I’m not surprised that Call of Duty: Infinite Warfare hasn’t met expectations. But people misunderstand Activision’s new direction for the series.
And people who should know better, too.
During a financial earnings conference call this week, Activision Blizzard COO Eric Hirshberg admitted that the latest Call of Duty game, Infinite Warfare, hasn’t met the firm’s lofty expectations.
Infinite Warfare had a ton of great gameplay innovations. But it also had a setting that didn’t appeal to all of our fans.
Then he stated the following:
In 2017, Activision will take Call of Duty back to its roots, and traditional combat will once again take center stage. This is what our dedicated community of Call of Duty players and Sledgehammer Games, developing this year’s title, are the most excited about.
But then everyone—including the gaming press, who should know better—attributed the 2017 change to the lack of success of the 2016 title. Which is incorrect.
Folks, Call of Duty games take years to make. Not one year, but years. That’s why there are three studios making these games, with one release each year. So the “setting” of the 2016 title, has no bearing on the coming 2017 title. That new game was locked down a long time ago.
What the disappointing Infinite Warfare results really mean—and, by the way, it was still the best-selling game of the holidays—is that this series will not continue.
And since most of you probably don’t realize this, it’s not the first time it’s happened. In fact it’s the third time. The third time in a row.
After the stellar successes of the Modern Warfare and Black Ops series, Activision and tried and failed to jumpstart new COD series three times, with Ghosts, Advanced Warfare, and now Infinite Warfare.
The first of those, Ghosts, was the last “traditional” COD game, and frankly I am surprised they did not continue with that as a series. The single player was fine, and the multiplayer was superb. Still is. In fact, Ghosts is an under-appreciated high point for the series.
Since Ghosts, Activision has released three “non-traditional” COD games, meaning futurist settings and that the multiplayer featured jet packs and more vertical play styles. Two of these, Advanced Warfare and Infinite Warfare were terrible: It is not coincidental that I stopped playing both in the year following each release; after AW shipped, I just played older 360-based COD games for the next year, and now I’m playing Modern Warfare Remastered instead of Infinite Warfare.
But here’s the thing.
Call of Duty: Black Ops III, the game that sits right between AW and IW and features the same sort of jet pack-based game play as those games, is excellent. It is in fact one of the best COD games ever made. The replayability of multiplayer is amazing, and I still play it now. It’s great.
So the issue with Infinite Warfare isn’t so much the “setting”, nor is it the “non-traditional” nature of its multiplayer game play. It’s that the game just isn’t any good. It’s not about robots or space. It’s about quality.

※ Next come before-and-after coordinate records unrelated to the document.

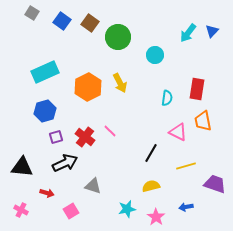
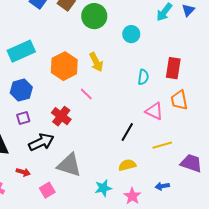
pink line: (110, 131) -> (86, 94), moved
purple square: (56, 137) -> (23, 118), moved
gray triangle: (93, 186) -> (69, 165), size x1.5

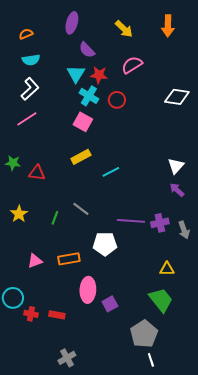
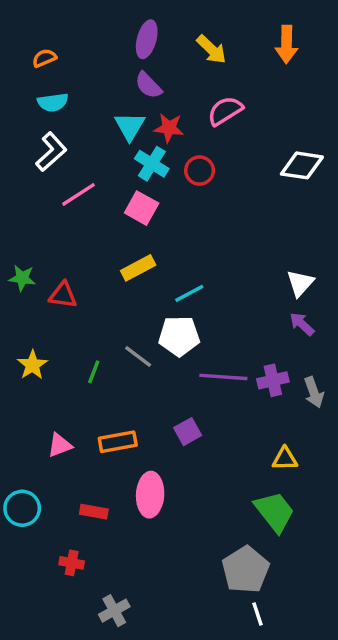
purple ellipse: (72, 23) -> (147, 39), moved
pink line: (27, 119) -> (78, 194), moved
white pentagon: (105, 244) -> (179, 336), moved
purple square: (110, 304) -> (188, 432), moved
red cross: (31, 314) -> (72, 563), moved
red rectangle: (57, 315) -> (94, 512), moved

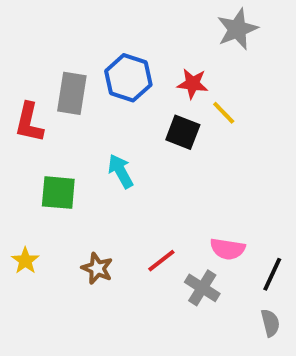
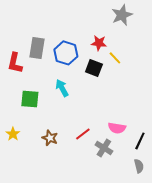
blue hexagon: (128, 78) -> (66, 53), moved

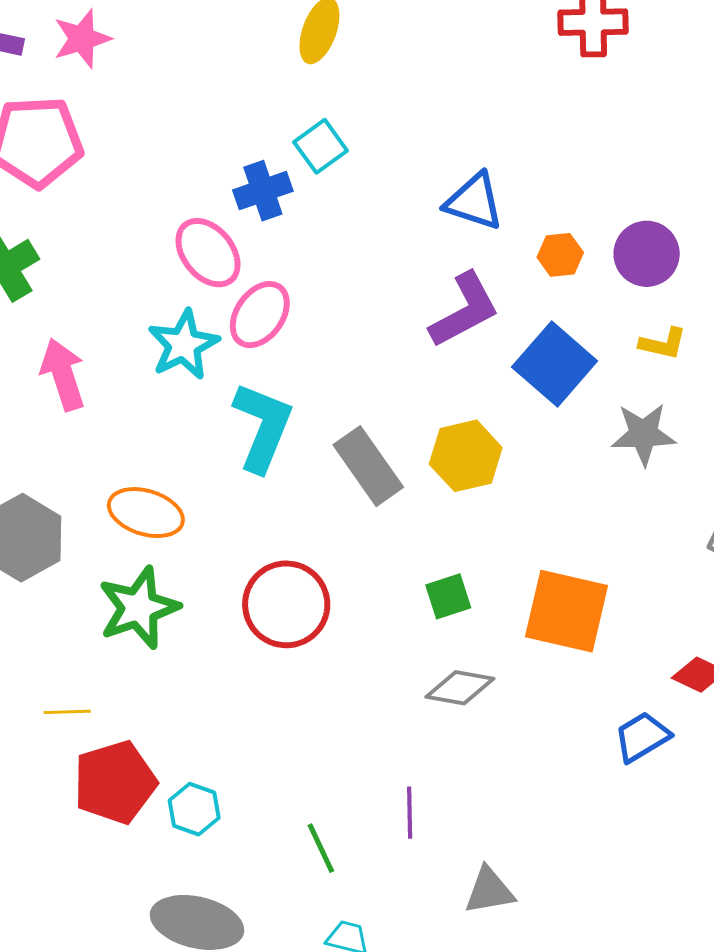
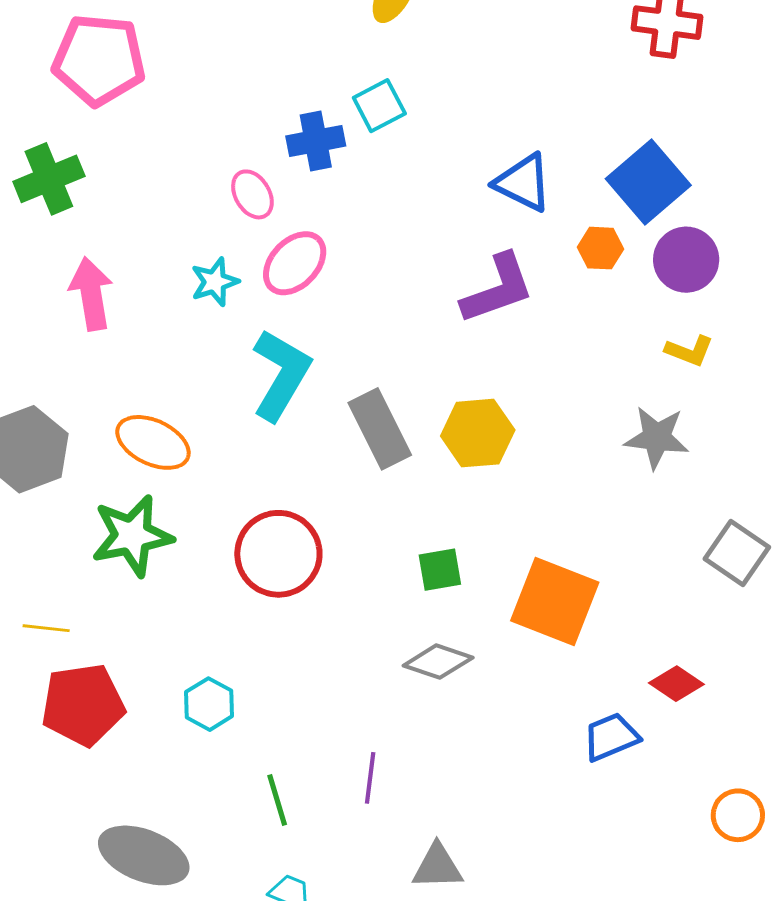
pink ellipse: (208, 253) -> (252, 194), size x0.7
cyan star: (184, 345) -> (215, 282), size x0.7
blue square: (555, 364) -> (648, 182), moved
cyan hexagon: (194, 809) -> (209, 704), moved

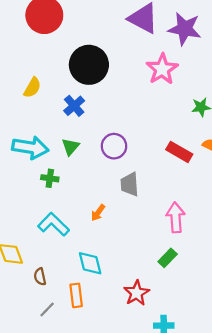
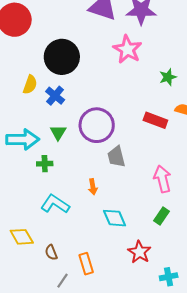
yellow semicircle: (32, 88) -> (30, 85), moved
purple circle: (114, 146) -> (97, 125), size x1.5
orange arrow: (98, 213) -> (93, 187), turned -35
cyan diamond: (90, 263) -> (114, 218), moved

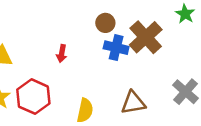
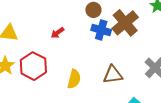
red arrow: (62, 54) -> (57, 33), turned 40

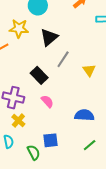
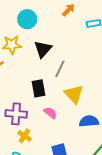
yellow triangle: (89, 70) -> (74, 94), moved, size x1.5
black rectangle: (39, 75) -> (39, 88), turned 42

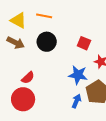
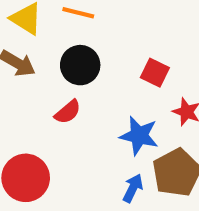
red semicircle: (28, 78) -> (68, 112), moved

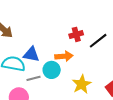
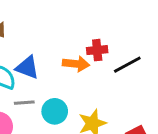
orange arrow: (64, 56) -> (76, 64), moved
cyan circle: (52, 70) -> (55, 111), moved

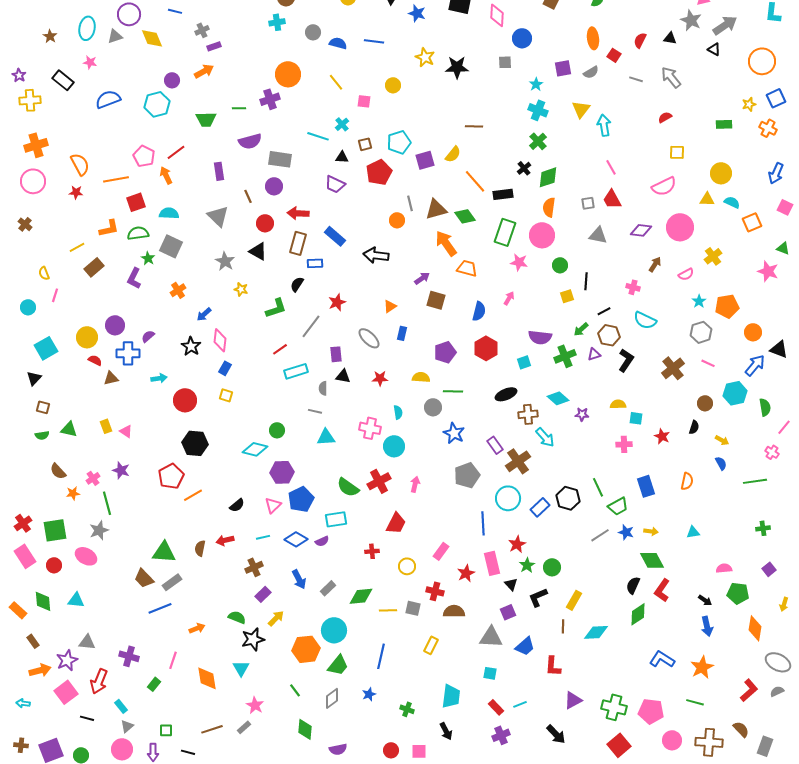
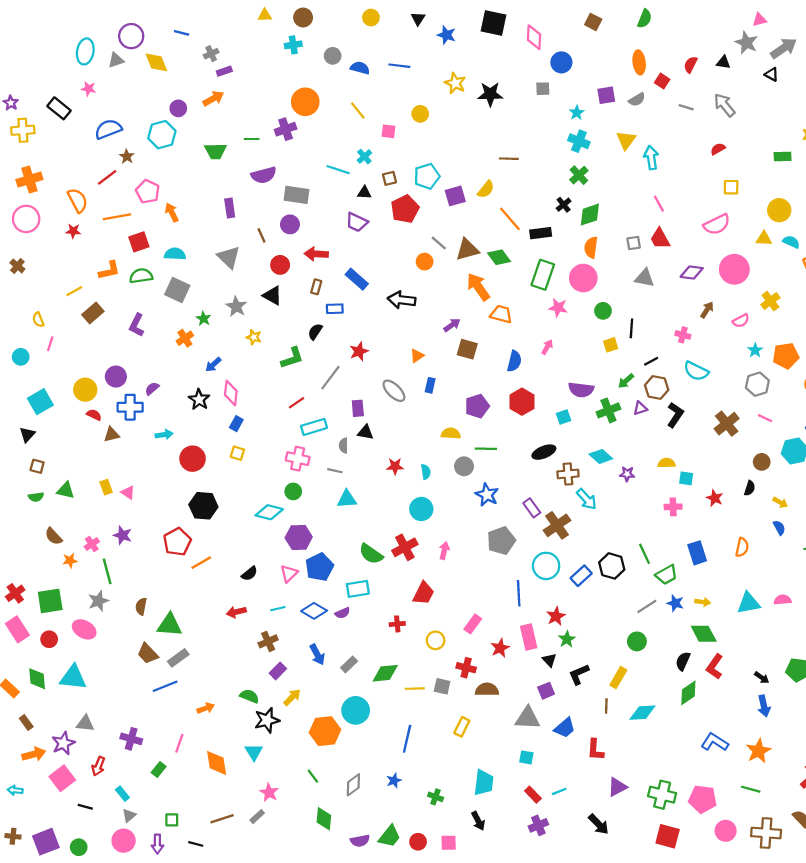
brown star: (50, 36) -> (127, 157), moved
red line: (176, 152) -> (107, 177), moved
gray line: (410, 203) -> (439, 243), turned -35
brown rectangle: (298, 243) -> (316, 287), size x0.6
green star: (148, 258) -> (203, 319), moved
red star: (380, 378) -> (395, 466), moved
pink cross: (370, 428) -> (298, 459), moved
cyan triangle: (693, 532) -> (749, 603), size x1.6
brown semicircle: (200, 548) -> (141, 606), moved
green circle: (552, 567) -> (637, 641), moved
pink semicircle: (724, 568) -> (783, 600), moved
cyan triangle: (76, 600) -> (73, 678), size x1.5
green trapezoid: (338, 665) -> (390, 836), moved
red arrow: (99, 681) -> (98, 766), size x0.7
red square: (619, 745) -> (668, 836), turned -35

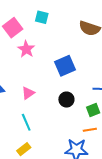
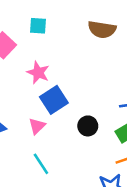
pink star: (26, 49) -> (38, 73), moved
blue square: (65, 66) -> (54, 100), moved

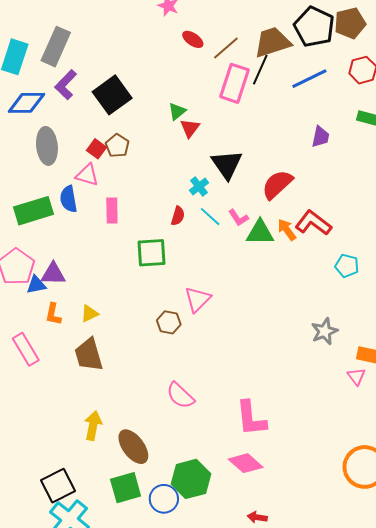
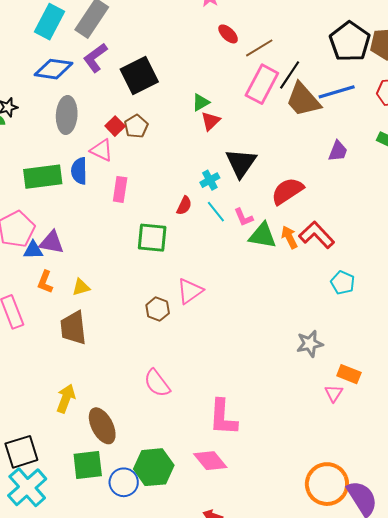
brown trapezoid: (273, 42) -> (303, 100), moved, turned -123

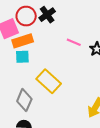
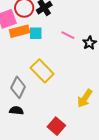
cyan square: (22, 57) -> (36, 33), moved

Some are now wondering if Activision will go back to World War II or something, taking a hint from the success of Battlefield 1. I doubt it, and sort of hope not. But Ghosts would be an ideal starting point for a new series, Activision. Just saying. And don’t drop the jet packs: BOIII proves that can work, and with amazing results.
Or just figure out a new Modern Warfare series. You know the fans want it.